Deleting frequently can cause a lot of performance issues. MyISAM will lock the entire table and InnoDB will dedicate more resources to it and slow down the entire server, it also has to check for FK constraints even if there isn’t any (I think).

I’m not a DB guy, so that’s about the limit of my knowledge about this. :smile:

Select = Easy
Insert = Moderate
Update/Delete = Hard

Well, I’m not sure what qualifies as “frequent”. I need to do it once per day (overnight) and I might consider doing it every 6 hours, which would be 4 times a day. I don’t think that qualifies as “frequent” but maybe I’m wrong. And it’s not just a handful of records, it’s probably about 8000, which I don’t know if that qualifies as a lot or not either.

In file system structures you don’t want to delete and reuse over and over again. I wasn’t sure if the same philosophy applied to MySQL structures as well.

Perhaps I’m being dense here, but why are you deleting, then adding the data back in. Why not just UPDATE the rows instead? It’s a lot less overhead, and a much smaller chance of your tables getting FUBARed.

Seems to me UPDATE should help reduce the work involved re-indexing the table.

Updating doesn’t remove the records that are no longer applicable.

If the table has the data:

1 | resource | cold
2 | resource | warm
3 | resource | chill

And when I get updated information to put into the table, and it turns out that #2 is removed, how am I suppose to know to remove #2? The updated information contains:

1 | resource | cold
3 | resource | chill
4 | resource | new

I need to put that information exactly into the table.
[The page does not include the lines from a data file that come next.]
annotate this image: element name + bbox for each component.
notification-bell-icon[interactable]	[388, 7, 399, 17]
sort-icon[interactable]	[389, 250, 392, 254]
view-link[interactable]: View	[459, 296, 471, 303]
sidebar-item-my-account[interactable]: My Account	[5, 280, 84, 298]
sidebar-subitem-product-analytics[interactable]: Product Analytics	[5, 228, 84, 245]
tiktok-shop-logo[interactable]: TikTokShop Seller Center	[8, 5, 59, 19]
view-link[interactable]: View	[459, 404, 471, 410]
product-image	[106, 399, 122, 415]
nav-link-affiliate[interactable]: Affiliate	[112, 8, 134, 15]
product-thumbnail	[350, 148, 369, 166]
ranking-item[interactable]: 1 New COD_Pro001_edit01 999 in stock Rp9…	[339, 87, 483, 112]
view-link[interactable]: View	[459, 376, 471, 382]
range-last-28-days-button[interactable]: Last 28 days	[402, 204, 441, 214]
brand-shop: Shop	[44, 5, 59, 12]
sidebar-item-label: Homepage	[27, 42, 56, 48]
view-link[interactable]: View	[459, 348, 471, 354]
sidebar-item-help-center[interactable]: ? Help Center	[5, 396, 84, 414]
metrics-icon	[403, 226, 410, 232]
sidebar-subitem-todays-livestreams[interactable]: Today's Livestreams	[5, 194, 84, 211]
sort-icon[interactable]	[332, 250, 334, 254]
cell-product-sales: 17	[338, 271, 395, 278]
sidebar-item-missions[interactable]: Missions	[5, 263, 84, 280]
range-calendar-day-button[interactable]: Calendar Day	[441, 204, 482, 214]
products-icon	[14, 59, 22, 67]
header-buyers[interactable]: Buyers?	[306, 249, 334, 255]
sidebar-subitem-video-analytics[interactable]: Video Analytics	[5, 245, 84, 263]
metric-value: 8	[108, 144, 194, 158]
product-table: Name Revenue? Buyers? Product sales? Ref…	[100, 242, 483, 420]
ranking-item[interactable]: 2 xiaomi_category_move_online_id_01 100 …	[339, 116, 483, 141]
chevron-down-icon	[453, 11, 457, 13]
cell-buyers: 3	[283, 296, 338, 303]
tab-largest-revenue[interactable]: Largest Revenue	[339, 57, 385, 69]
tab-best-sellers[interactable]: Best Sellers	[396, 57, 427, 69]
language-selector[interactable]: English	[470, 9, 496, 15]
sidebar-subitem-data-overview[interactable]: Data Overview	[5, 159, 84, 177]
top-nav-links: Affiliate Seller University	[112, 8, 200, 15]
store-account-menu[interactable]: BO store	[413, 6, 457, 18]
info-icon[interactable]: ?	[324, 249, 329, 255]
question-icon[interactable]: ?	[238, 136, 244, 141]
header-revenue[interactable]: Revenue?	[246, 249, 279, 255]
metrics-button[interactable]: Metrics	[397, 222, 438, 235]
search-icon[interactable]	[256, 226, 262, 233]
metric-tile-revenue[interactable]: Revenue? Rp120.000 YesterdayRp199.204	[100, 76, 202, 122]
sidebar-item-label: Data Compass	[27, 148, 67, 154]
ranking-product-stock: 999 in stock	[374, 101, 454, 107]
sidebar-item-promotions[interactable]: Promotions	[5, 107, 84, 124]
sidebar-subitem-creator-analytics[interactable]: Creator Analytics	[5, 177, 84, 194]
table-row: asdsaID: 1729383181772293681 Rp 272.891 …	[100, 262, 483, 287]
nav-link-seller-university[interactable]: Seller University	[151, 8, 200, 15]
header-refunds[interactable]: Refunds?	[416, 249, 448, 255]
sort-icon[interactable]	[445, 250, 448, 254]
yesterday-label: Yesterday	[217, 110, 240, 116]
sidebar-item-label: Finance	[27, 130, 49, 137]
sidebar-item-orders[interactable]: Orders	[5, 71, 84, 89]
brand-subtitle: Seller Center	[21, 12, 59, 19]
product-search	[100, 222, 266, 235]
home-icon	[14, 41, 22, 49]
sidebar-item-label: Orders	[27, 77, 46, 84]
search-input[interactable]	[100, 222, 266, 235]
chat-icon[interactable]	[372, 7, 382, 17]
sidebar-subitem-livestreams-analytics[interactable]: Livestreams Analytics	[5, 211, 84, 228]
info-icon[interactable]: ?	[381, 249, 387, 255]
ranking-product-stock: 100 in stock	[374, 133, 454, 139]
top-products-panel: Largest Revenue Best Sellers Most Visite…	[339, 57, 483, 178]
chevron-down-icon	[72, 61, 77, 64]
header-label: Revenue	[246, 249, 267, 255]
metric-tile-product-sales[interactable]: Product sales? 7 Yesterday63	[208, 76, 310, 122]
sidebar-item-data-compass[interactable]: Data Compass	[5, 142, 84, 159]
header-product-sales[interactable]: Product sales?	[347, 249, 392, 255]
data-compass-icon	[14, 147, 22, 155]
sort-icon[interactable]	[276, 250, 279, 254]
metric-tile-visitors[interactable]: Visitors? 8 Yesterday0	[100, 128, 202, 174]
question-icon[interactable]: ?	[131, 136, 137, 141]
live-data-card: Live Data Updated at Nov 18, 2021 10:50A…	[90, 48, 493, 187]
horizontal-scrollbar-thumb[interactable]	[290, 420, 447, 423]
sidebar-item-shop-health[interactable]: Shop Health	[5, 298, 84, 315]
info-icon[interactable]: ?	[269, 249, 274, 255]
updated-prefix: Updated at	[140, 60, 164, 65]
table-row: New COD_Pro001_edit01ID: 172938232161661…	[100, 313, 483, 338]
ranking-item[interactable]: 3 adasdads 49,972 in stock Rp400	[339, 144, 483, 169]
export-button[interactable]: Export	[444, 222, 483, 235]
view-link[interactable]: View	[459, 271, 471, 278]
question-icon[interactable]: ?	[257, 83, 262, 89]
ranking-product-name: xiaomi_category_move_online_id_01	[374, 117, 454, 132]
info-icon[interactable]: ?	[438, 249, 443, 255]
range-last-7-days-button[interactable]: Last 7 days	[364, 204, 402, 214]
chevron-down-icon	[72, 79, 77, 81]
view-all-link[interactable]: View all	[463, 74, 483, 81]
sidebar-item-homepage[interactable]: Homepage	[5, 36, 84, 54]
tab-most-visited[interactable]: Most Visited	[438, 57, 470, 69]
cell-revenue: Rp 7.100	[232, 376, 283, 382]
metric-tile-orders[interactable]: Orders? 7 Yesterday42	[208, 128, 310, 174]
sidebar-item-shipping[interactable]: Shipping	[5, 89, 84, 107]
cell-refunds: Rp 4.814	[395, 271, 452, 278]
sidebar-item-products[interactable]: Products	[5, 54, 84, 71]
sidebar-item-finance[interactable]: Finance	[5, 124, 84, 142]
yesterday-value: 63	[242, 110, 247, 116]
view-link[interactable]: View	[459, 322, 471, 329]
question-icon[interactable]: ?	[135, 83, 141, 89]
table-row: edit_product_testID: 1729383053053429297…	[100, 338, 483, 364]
The simpliest way is to remove everything and then add in the above information. That way #2 is removed and #4 is added.

How else could this be accomplished? The only other way I can think of, would be to add a removal flag field

1 | resource | cold | 0
2 | resource | warm | 0
3 | resource | chill | 0

run an update to set the removal flag:

1 | resource | cold | 1
2 | resource | warm | 1
3 | resource | chill | 1

INSERT or UPDATE all new information, setting the removal flag to 0 on affected row:

1 | resource | cold | 0
2 | resource | warm | 1
3 | resource | chill | 0
4 | resource | new | 0

then deleting records that have the removal flag set

1 | resource | cold | 0
3 | resource | chill | 0
4 | resource | new | 0

I’m not sure if that’s any better than deleting and readding. This seems to consist of more computational overhead, but it may be better. I’m no expert on this.

Maybe a DELETE for only those that need to be deleted and an
INSERT IGNORE ?

That would do away with deleting rows only to insert them again.

Maybe I’m the odd one here but I think it’s ok. For example, say you got 6000 records and need to delete 5900 under a single transaction. If that’s the case then I think it’s ok.

What I would do is add 1 more column ‘Archived’ w/ boolean value. Any record you want to delete, you would update that column value to be ‘true’. Then you would execute daily/weekly db clean up that deletes all records that have Archived=true. Sometimes you may not want to delete…incase you’ve done it accidentally. This approach will also give some reliability to rollback the data.

1 Like

You’re right. It really depends on the needs.

I would do updating and insert but then… 9000 records is nothing. The time to do the changes is important so the database doesn’t interrupt any important job. But apart from that…

In this particular case, and with such a low number of records, it doesn’t matter that much.

This topic was automatically closed 91 days after the last reply. New replies are no longer allowed.